# Bushnell vs Co-Motion Eccentric BB?



## ptfmb71 (Mar 22, 2004)

I posted this on the Singlespeed forum, but thought your guys may know also

I'm going to buy one of the EBB above and would like to know if anyone has one they like better? From what I understand the Bushnell is lighter and has a good reputation, but the Co-Motions says theirs is easier to adjust.

thx


----------



## [email protected] (Feb 24, 2007)

*Eccentric Shootout...*

I'm using each of those eccentrics. I have the Bushnell in my off-road tandem and the Co-Motion on my road tandem.

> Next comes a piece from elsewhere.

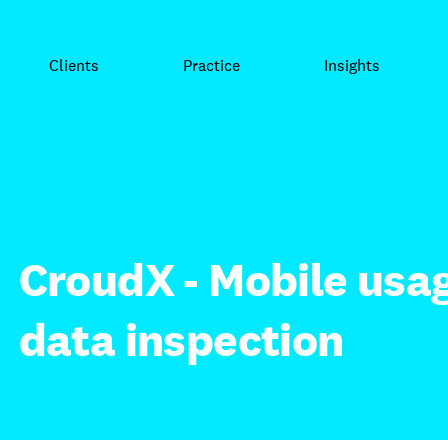
Clients
Practice
Insights
CroudX - Mobile usag
data inspection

When the Bushnell gets dirty it doesn't like to release when I loosen it. But, the way it expands as a whole - it doesn't seem like it would wear on the inside of the bottom bracket shell in any one spot. And it only has one bolt to loosen - even though I often have to whack on it several times to get it to let go (sort of like releasing the wedge in an old quill stem). Sometimes tightening it or loosening it requires a heavy hand, which I don't like.

The Co-Motion eccentric requires easily loosening 4 bolts (2 on each side) - but once they are loose the eccentric easily rotates. It doesn't seem to care if it gets dirty. It has two skinny wedges in it - and while it hasn't made any marks inside the bb shell in the year I've been using it, I could imagine it making marks in the long run, since the eccentric itself doesn't expand - just the two little wedges. And you don't have to overtighten it - it doesn't take much to make it stay put.

I'd say it's a draw - but I like the Co-Motion one better because of its simplicity.


----------



## TandemNut (Mar 12, 2004)

Henry,
Are you greasing up the Bushnell between the shell halves and the wedges? I haven't had one need banging on to loosen before. 
I don't think either one wears on the front bb shell enough to be an issue before many other age-related issues would end the serviceable life of a tandem frame (the same could be said for me as well...)


----------



## [email protected] (Feb 24, 2007)

*Got grease?*

Alex,

Hey there!

Yeah, taking the Bushnell apart and cleaning it - then greasing the wedges helps for sure. But - and maybe it's the Bend, Oregon moons dust that gets in everything and my habit of washing my bike too much - it still seems to need more TLC than the Co-Motion.

My wish list includes trying a Co-Motion eccentric on my Ellsworth Witness to see if it stays maintenance free once I'm riding it off road. I like it better for the road tandem - but that tandem doesn't see much dirt riding! : )

So my experiences might not be a fair comparison for these two eccentrics...

Henry


----------



## itsdoable (Jan 6, 2004)

BigNut said:


> Henry,
> Are you greasing up the Bushnell between the shell halves and the wedges? I haven't had one need banging on to loosen before...


Likewise. Unless the c-clip on the bolt is broken/missing, you should not have to bang a bushnell eBB loose.


----------



## TandemNut (Mar 12, 2004)

[email protected] said:


> Alex,
> 
> Hey there!
> 
> ...


Well, I gotta admit, I have no experience with moon dust contamination, Oregonion or otherwise...
Just out of curiosity, what chain lube are you using in these sort of conditions?
Thanks


----------



## [email protected] (Feb 24, 2007)

*Moon Dust...*

I'm using a local favorite, which is DuMonde Tech Green (the thicker stuff). A little goes a very long way. And it keeps my chain from being dried out by the Martian Death Rays!


----------